REFERENDUM: D’Incà per il sì, De Poli per il no
Confronto nel nuovo numero dell’Azione
«Già Luigi Einaudi diceva che assemblee molto numerose rischiavano di rendere il percorso legislativo poco concreto. Considero il numero attuale dei parlamentari sovradimensionato rispetto alle necessità del Paese; con un bicameralismo perfetto dobbiamo ridurre il loro numero. Oggi non c’è una grande fluidità del processo legislativo ed è il momento di prendere in mano anche i regolamenti di Camera e Senato per cambiare alcuni aspetti che oggi rendono il Parlamento non luogo della discussione ma della polemica. Il Parlamento invece deve avere un ruolo chiave per discutere, confrontarsi e trovare soluzioni condivise non solo all’interno della maggioranza ma anche con l’opposizione al fine di rendere solido il Paese». È un passaggio dell’intervista sul referendum del 20 e 21 settembre, pubblicata sul nuovo numero dell’Azione, a Federico D’Incà. Classe 1976, di Trichiana, «dove torno appena posso perché passa tutto – la carica di ministro, la politica – ma non passa la famiglia», deputato alla seconda legislatura per il Movimento 5 Stelle – da un anno è ministro per le riforme e per i rapporti con il Parlamento, quel Parlamento che in caso di vittoria dei “sì” al referendum perderà per strada 345 degli attuali 945 parlamentari.

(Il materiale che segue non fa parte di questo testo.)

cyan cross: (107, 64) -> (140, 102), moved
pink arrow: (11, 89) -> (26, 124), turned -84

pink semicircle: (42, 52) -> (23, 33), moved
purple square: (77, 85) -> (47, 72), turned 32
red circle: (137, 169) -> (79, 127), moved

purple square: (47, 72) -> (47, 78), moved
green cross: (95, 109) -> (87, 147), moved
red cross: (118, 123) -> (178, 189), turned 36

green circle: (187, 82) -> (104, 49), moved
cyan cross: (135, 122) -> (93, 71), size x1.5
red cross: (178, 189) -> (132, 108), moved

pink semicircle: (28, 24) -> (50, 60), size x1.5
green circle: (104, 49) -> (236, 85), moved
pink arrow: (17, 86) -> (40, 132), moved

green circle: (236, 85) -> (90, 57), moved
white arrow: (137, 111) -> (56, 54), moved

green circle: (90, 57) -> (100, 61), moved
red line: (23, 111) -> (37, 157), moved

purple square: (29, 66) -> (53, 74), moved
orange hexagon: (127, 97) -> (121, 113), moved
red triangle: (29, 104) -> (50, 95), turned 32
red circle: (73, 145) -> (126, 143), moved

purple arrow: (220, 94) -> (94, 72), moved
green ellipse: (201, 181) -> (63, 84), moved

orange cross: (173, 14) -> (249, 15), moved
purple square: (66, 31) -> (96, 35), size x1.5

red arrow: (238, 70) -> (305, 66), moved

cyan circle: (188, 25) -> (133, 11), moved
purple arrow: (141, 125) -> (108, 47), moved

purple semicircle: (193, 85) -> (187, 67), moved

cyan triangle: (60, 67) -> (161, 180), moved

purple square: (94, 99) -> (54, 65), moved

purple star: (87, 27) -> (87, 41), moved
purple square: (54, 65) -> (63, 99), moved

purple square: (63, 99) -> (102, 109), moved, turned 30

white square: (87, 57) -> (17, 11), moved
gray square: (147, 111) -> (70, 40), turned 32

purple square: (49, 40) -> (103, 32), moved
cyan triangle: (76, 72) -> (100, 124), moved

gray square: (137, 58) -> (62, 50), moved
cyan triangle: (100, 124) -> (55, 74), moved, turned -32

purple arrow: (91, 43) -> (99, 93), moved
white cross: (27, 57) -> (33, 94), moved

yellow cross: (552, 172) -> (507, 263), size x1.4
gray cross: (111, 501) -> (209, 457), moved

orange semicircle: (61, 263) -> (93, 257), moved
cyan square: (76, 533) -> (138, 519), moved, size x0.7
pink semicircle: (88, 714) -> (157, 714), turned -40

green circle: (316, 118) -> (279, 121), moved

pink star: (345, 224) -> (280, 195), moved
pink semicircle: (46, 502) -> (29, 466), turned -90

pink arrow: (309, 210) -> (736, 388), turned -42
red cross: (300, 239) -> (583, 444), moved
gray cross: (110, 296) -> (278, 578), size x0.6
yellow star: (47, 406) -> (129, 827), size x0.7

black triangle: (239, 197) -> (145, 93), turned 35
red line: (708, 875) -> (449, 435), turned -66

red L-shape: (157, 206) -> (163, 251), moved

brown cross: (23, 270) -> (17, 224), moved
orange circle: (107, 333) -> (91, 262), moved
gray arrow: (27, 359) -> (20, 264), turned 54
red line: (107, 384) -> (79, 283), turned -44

Invece il senatore Antonio De Poli, 59 anni, padovano - già sindaco di Carmignano di Brenta, assessore regionale, europarlamentare, deputato - è uno dei 71 senatori che hanno firmato la richiesta di referendum sulla legge per il taglio dei parlamentari che era stata approvata a larga maggioranza. «Ciò che serviva era un serio progetto di riforma complessivo e strategico, in grado di garantire l’equilibrio tra i poteri dello Stato (Parlamento, Governo, Presidente della Repubblica e Corte costituzionale) e il funzionamento del nostro Stato democratico, voluto dai nostri Padri costituenti. La riduzione dei parlamentari, così come è stata impostata, svilisce il Parlamento e il concetto di democrazia rappresentativa. Noi sosteniamo il “no” perché questa riforma ha solo un effetto: tagliare rappresentanza nei nostri territori. Come sostengono autorevoli costituzionalisti, il rischio è la formazione di maggioranze che, con gli attuali sistemi elettorali, hanno la possibilità di eleggersi da sole, ad esempio, il presidente della Repubblica che, in questo modo, non sarebbe più una figura di garanzia e di unità del Paese. È in gioco l’equilibrio fra i poteri dello Stato previsto dalla nostra Costituzione».